Un
repentino apagón acentuaba las tinieblas. Nadie pudo ver nada. Nadie quiso.
Unos cuarenta y cinco minutos después del suceso llegaron los funcionarios
locales de la Policía Técnica de Investigación Criminal. Los ejecutantes ya se
habían marchado a pie calle abajo en medio de la oscuridad de la noche.
Llegó
la luz. Unos pocos vecinos comenzaron a salir y a agruparse en la acera del
frente de la casa. El aire estaba infestado de pólvora y sangre. La noche olía
a diablo como recordó después el viejo Manrique.
A la
señora Fina la habían dejado hospitalizada esa misma tarde. Nada serio, dijo el
médico, la dejaron más bien para observarla. Era la tercera vez que enloquecido
por las drogas, su hijo le maltrataba. Pero el doctor estaba equivocado porque
la señora Fina tenía el alma rota y el alma no sale en las radiografías.
A
diferencia de Quito, su único hermano, Pepe se dedicó a malvivir prácticamente
desde la adolescencia. La muerte de su padre les hizo herederos de una modesta
fortuna que él no supo aprovechar y que más bien quizá le sirviera para
perderse.
Quito
en cambio, con todo y ser el más joven, siempre fue juicioso, bien portado. A
estas alturas de la vida por ejemplo, ya es comandante de unidad en la Policía
Técnica de Investigación Criminal. De seguro apenas se enterara salía de
Caracas para atender a su mamá. Los vecinos comentaban que a Pepe no le
esperaba otro final sino el que había conseguido.
-¡Ah
mundo si ése muchacho estaba echando vaina desde que era una criatura!
-¡Y
la pobre comadre Fina, Dios me lo perdone, va a descansar por fin!
-¡Jesús!
Si tenía la casa desvalijá.. ya ni olletas le quedaban a la señora Fina!
-¡Y
tanto coroto bueno que dejó el finao!
-¡Ah
mundo Dios, madre es madre… cuanto Pepe estuvo preso la última vez se le iban a
secar las canillitas a la pobre mujer de tanto ir y venir a llevarle de todo!
-¡Pobrecita
la señora Fina!
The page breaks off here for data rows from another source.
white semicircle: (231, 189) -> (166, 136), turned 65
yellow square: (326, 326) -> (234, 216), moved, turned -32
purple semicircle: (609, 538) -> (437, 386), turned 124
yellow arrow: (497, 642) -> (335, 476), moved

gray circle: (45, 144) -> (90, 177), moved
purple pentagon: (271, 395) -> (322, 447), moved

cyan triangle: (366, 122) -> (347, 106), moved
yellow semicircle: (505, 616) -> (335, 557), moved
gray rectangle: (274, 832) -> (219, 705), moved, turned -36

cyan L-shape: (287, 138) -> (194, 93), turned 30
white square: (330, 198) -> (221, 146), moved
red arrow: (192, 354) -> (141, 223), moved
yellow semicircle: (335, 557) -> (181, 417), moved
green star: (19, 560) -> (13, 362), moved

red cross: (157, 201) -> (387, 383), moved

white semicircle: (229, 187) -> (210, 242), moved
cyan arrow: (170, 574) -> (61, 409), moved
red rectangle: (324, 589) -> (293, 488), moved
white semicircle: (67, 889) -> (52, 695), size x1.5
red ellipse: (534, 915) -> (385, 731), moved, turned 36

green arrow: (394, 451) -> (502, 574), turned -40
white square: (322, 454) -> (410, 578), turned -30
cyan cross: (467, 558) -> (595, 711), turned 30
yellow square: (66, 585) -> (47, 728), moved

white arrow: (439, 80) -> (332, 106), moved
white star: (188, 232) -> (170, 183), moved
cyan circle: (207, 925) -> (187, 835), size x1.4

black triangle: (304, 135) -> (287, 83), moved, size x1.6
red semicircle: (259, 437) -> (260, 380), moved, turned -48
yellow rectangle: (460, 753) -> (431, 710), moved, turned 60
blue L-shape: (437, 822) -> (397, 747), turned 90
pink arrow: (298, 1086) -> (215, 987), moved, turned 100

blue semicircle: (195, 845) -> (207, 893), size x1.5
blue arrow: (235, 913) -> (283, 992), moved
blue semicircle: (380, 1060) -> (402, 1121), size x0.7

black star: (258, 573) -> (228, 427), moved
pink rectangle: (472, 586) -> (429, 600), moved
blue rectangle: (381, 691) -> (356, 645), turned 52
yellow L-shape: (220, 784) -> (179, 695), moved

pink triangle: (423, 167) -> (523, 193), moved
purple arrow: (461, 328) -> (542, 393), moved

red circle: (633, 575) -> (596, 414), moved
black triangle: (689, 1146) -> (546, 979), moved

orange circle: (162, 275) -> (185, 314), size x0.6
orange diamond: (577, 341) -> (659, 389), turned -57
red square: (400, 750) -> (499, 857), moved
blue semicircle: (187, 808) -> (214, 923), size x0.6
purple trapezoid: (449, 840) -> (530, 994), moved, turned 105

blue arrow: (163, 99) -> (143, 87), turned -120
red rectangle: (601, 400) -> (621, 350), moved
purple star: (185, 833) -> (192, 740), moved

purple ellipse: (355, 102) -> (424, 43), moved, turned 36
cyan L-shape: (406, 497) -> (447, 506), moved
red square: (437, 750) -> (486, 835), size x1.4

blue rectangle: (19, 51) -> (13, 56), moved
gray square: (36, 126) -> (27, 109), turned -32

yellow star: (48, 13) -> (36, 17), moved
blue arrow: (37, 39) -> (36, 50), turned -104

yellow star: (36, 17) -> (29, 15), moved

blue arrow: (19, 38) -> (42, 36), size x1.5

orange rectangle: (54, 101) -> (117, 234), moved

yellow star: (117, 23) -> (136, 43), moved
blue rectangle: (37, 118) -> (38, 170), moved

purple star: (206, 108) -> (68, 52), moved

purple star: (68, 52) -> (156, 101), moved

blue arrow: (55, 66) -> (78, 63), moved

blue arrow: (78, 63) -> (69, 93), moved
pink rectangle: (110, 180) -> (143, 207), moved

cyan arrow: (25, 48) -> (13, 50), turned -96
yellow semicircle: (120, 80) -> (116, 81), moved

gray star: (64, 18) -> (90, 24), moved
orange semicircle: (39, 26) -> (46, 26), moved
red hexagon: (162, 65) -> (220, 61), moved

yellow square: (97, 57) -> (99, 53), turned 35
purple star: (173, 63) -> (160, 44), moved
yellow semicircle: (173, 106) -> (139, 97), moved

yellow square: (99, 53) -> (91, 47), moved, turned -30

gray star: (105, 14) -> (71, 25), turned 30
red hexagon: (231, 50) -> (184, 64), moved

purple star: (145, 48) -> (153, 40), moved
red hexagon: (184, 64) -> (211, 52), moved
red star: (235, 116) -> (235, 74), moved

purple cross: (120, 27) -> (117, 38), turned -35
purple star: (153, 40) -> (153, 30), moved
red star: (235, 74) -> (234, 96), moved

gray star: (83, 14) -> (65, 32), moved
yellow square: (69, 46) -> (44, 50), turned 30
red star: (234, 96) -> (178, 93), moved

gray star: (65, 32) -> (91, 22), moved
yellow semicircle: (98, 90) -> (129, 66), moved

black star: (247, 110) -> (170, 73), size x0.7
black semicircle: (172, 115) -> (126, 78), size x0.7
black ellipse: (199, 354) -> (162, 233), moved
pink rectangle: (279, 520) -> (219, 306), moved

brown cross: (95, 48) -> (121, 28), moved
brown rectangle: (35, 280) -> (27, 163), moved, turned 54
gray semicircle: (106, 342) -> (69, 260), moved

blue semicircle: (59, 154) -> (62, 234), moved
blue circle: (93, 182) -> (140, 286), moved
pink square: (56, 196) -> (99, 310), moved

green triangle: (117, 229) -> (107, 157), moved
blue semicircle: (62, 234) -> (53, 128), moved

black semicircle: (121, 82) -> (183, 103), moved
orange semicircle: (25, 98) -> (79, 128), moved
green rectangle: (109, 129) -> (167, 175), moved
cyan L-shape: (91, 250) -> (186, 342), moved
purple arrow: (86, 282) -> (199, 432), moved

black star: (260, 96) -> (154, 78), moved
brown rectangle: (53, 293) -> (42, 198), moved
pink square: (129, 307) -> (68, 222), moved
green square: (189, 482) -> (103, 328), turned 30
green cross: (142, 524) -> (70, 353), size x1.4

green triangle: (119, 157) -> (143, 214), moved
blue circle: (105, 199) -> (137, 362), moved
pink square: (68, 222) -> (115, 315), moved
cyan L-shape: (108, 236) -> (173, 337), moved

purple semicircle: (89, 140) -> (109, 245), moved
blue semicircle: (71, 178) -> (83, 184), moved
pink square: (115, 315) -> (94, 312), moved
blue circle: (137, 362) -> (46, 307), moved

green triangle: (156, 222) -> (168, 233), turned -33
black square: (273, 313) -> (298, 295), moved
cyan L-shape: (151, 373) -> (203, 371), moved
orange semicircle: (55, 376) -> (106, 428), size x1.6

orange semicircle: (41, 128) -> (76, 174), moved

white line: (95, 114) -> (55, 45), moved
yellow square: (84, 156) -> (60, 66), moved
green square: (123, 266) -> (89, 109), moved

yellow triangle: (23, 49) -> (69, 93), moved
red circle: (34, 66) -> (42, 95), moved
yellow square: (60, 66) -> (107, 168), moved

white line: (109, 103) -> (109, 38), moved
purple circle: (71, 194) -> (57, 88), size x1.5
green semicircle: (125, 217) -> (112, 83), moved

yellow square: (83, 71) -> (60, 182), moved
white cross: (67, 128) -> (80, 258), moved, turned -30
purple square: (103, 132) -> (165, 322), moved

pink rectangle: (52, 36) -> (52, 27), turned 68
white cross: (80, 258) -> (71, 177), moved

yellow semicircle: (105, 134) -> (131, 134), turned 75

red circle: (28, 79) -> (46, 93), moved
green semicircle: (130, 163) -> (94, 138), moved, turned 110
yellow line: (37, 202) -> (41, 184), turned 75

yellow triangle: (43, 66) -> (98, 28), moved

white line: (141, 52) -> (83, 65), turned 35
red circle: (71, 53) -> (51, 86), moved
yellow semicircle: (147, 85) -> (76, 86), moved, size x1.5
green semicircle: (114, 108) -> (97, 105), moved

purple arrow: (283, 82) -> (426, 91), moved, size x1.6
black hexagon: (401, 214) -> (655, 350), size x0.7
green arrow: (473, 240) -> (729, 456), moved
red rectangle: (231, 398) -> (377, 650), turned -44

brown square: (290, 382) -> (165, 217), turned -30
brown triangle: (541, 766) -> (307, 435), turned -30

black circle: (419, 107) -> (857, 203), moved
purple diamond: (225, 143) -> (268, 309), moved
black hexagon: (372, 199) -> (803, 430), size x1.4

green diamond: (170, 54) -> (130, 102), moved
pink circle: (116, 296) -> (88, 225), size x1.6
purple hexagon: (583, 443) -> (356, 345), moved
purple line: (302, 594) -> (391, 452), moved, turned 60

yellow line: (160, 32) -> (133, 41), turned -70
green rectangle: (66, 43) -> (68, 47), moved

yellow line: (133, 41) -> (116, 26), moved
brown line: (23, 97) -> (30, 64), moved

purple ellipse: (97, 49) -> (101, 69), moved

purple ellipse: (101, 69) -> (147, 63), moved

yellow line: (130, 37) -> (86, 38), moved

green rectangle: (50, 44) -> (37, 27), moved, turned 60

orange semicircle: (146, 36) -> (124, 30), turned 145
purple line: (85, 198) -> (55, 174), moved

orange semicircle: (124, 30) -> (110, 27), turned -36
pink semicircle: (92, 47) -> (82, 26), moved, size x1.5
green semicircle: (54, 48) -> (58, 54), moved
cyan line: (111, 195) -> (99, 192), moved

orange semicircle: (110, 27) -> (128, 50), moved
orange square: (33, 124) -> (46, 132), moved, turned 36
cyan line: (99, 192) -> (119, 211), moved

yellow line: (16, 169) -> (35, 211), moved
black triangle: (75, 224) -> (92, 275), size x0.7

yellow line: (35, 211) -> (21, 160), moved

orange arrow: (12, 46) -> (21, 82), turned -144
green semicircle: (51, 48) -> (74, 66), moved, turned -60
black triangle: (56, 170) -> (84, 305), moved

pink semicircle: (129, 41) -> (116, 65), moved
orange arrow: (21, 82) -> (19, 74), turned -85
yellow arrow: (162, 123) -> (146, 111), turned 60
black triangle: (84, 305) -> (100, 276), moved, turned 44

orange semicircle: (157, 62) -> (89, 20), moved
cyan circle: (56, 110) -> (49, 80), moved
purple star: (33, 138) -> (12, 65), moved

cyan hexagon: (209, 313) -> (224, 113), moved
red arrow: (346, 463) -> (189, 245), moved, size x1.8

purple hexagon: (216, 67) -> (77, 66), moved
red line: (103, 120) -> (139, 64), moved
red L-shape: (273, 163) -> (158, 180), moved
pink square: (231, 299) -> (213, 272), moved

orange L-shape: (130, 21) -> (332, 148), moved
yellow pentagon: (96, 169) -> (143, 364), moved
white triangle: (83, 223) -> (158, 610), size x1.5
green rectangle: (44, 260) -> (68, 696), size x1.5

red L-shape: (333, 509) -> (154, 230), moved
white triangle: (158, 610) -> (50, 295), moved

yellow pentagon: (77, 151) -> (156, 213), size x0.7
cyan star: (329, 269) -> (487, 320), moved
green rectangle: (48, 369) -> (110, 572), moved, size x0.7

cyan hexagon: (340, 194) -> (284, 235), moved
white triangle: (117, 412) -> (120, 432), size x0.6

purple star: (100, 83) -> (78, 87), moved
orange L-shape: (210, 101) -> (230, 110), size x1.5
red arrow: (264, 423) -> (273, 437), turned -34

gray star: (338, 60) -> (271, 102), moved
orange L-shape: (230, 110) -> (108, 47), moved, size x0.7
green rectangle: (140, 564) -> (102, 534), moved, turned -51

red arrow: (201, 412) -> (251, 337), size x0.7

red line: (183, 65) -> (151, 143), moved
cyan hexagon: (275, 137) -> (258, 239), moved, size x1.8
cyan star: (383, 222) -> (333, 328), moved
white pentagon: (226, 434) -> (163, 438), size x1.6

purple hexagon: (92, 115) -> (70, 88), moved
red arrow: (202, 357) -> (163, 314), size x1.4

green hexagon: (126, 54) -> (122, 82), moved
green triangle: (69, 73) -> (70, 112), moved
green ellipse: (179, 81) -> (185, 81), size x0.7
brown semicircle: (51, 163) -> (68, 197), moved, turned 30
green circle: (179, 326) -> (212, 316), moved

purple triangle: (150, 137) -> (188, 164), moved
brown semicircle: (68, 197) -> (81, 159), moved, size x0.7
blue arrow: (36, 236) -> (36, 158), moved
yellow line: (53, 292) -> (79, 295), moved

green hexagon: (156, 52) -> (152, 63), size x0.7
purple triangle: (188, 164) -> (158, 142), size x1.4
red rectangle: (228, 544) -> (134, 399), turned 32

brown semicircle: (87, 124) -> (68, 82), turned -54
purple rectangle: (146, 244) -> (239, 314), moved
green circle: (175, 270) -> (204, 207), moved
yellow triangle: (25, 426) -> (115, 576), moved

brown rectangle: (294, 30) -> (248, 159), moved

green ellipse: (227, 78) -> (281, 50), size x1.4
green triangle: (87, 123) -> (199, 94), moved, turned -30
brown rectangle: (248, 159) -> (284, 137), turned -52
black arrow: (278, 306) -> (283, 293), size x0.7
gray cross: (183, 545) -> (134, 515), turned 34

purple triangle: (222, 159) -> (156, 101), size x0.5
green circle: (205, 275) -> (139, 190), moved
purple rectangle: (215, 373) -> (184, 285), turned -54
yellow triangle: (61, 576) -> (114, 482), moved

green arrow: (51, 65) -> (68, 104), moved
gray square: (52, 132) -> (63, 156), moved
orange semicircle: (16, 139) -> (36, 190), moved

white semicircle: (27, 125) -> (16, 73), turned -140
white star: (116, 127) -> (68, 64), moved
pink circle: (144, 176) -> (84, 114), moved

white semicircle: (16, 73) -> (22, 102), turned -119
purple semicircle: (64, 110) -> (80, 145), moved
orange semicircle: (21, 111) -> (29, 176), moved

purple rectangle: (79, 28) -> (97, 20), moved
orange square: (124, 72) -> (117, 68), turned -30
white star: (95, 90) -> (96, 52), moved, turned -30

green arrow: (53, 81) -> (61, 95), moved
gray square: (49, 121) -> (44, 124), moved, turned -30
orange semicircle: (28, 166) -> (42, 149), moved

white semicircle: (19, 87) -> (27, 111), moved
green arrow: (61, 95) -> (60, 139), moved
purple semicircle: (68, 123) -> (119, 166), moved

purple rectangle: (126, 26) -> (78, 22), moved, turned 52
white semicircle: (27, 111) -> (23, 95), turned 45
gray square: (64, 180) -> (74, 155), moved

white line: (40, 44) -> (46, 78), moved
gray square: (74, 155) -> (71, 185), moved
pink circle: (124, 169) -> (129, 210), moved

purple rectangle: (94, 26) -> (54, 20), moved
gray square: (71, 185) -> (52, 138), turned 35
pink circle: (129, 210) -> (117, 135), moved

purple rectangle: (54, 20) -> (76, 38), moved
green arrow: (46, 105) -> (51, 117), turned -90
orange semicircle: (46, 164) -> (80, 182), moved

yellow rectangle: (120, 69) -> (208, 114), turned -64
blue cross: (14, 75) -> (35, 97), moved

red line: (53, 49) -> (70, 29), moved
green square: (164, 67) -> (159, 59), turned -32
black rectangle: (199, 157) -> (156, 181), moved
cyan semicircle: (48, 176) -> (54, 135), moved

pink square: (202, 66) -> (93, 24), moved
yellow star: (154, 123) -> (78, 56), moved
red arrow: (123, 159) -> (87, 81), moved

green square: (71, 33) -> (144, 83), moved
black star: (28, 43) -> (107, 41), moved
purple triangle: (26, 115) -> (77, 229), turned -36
Yo tuve que decirle un día que ella no había fallado en nada,
que Pepe no había salido maluco a nadie. Que los hijos son como quieren ser…
-¡Ah
mundo! Y cuando le den el parte al pobre Quito. Ése no va a esperar a que
amanezca bien pa venirse volando…
Pero
nadie pudo ver nada, nadie quiso. Ninguno reparó en los dos hombres que se
fueron caminando calle abajo en medio de la oscuridad. El que cruzó a la
derecha se subió a un carro y tomó lugar junto al chofer.
Cuando
avanzaron un poco escuchó el llanto de otro que estaba en el asiento trasero.
-¡Tenga
valor! Esto es arrecho. Pero usted sabe que no había más remedio…
Y
Quito se secó las lágrimas, respiró fuerte para recomponerse y dijo:
-¡Es
verdad! No había más remedio…
Ya
llegaría él de Caracas al otro día para atender a su mamá.